My premium standards at the moment are Nile, Gorguts, Cattle Decapitation, and Wormed as far as working modern death metal acts are concerned. A band would have to go to some pretty amazing places to hit those levels. It is great when it happens, it just almost never does.
BUT! Many, many DM bands come close. Deceptionist, Murder Made God, and Revocation are examples so close to that top tier it almost feels stupid to deny them. So what gives? Why not just let them occupy my rarefied air?
It is a tiny, but important thing. Each of my top tier acts above made me rethink what was possible in a death metal band, and have consistently challenged me, either with each album, as with Gorguts, or with their continuing catalog, as with Nile. They expanded my expectations. Revocation is a superb band, and has made an exciting record with Great Is Our Sin. But they have not made me rethink or expand anything. They just crushed my neck.
They are a veteran technical/melodic death metal band, with occasional hints of old Darkane and Opeth seeping through the seams. And they have made a great record; one which is lifted above simple “good”ness by the band’s ability to move from straight forward melodic death to brutal progressive metal and back without losing any momentum or fury. At every point the band pummels, whether with virtuosity or ferocity, and you never feel like they are trapped in either mode.
In fact, they are a perfect example of where niche labels fail us. They’re not either/or, or even both. They go where they want, do what they want and deliver powerful, consistent songs. Opening track “Arbiters of the Apocalypse” foregoes any rev-up and gallops directly into the lyric, adding gravel voiced melodic chorales, and only slowing down long enough to establish the changeup riff and solo. “Theatre of Horror” likewise pummels from go, and displays the tight technical riffing and fingering that gives the guitar playing depth.
“Profanum Vulgus” channels the best of Opeth in its melancholic-harmony-vocal-filled central passage and minor key chorus; the effect fits the esthetic of the album. The band uses the harmony vocals sparingly, and creates a more substantial death metal sound for it. The album closer, “Cleaving Giants of Ice,” is a fitting and sometimes even beautiful finale, especially because of the dark grooving riff that leads us into the final solo and exits us from the album.
Each player’s performance is suitably strong. Vocalist/Lead Guitarist David Davidson, and guitarist Dan Gargiulo keep the riffs lively, and the solos are particularly musical and strong. Bassist Brett Bamberger and drummer Ash Pearson form a massive backline with the right amount of ostentation for this type of record. The sound is perfectly captured by Zeuss.
So there is absolutely nothing wrong with this record. It kills it, from start to finish. It is also a perfect example of the state of the art in modern metal.
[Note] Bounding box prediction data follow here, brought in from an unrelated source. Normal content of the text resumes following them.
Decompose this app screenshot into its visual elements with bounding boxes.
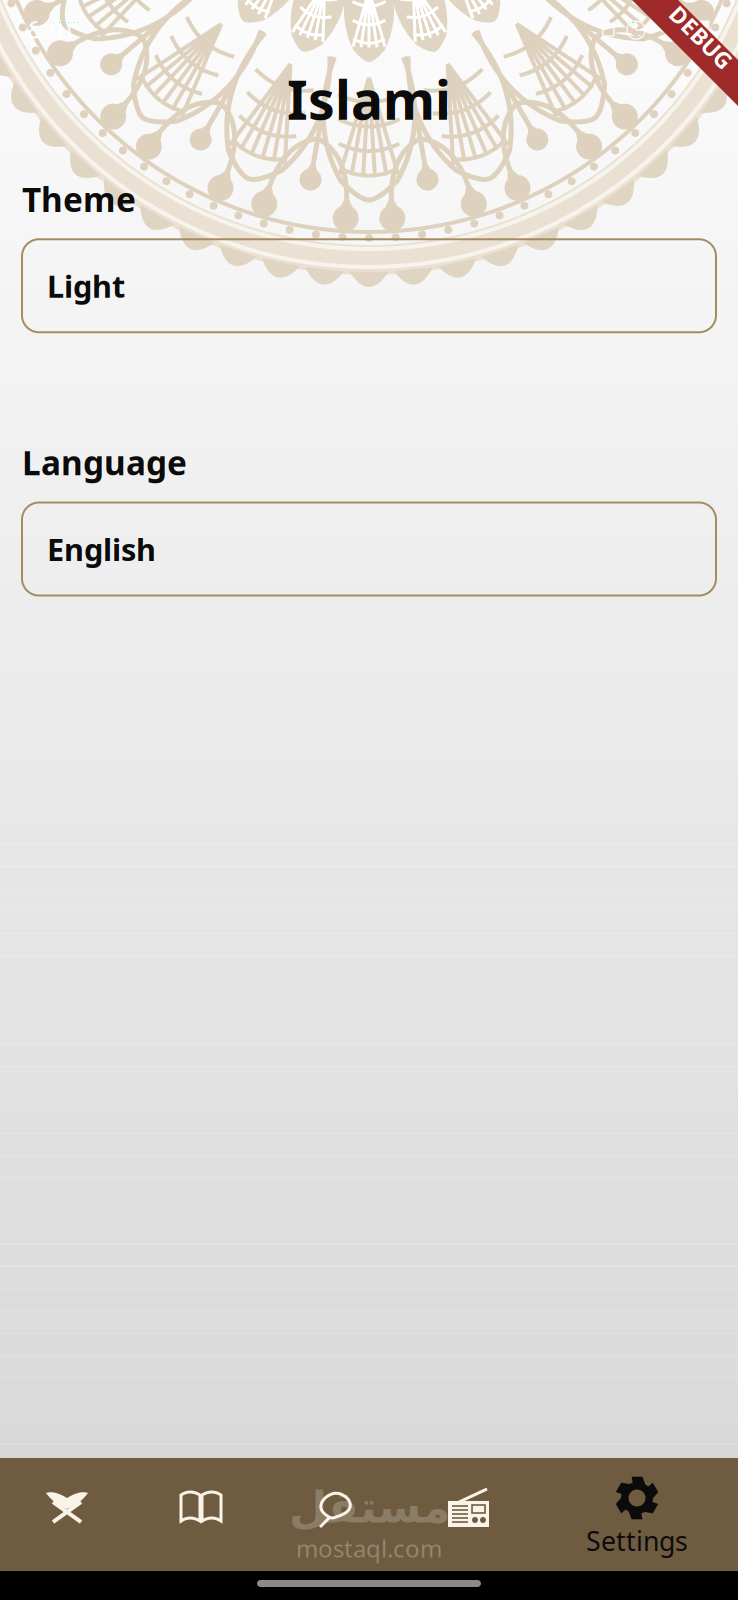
staticText: English bbox=[47, 529, 156, 569]
staticText: مستقل bbox=[288, 1482, 450, 1532]
button[interactable]: Quran bbox=[0, 1458, 134, 1571]
staticText: Light bbox=[47, 265, 125, 306]
staticText: DEBUG bbox=[662, 22, 738, 52]
staticText: ▫ ◷ ⌁ ⌇ ▮ bbox=[600, 14, 712, 42]
button[interactable]: Hadeth bbox=[134, 1458, 268, 1571]
button[interactable]: Sebha bbox=[268, 1458, 402, 1571]
button[interactable]: Radio bbox=[402, 1458, 536, 1571]
staticText: Theme bbox=[22, 177, 136, 221]
button[interactable]: Settings bbox=[536, 1458, 738, 1571]
button[interactable]: English bbox=[22, 502, 716, 596]
button[interactable]: Light bbox=[22, 239, 716, 332]
staticText: mostaql.com bbox=[296, 1532, 442, 1564]
staticText: ٤:٥٢ bbox=[26, 9, 79, 47]
staticText: Settings bbox=[586, 1523, 688, 1558]
staticText: Language bbox=[22, 440, 187, 485]
staticText: Islami bbox=[287, 64, 451, 134]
It uses what motifs it wants, makes them work and delivers quality as a result.
Again, I can’t fault a band for not being boundary pushing enough, and again I realize I have not been giving any negative reviews lately, which may make it seem like I am cherry picking or something. But, again again, the fact is metal bands seem to have honed their art and ejected most of the negative aspects. How can I fault them for this? Revocation’s Great Is Our Sin is a standaout example of what metal is. I will support them for it.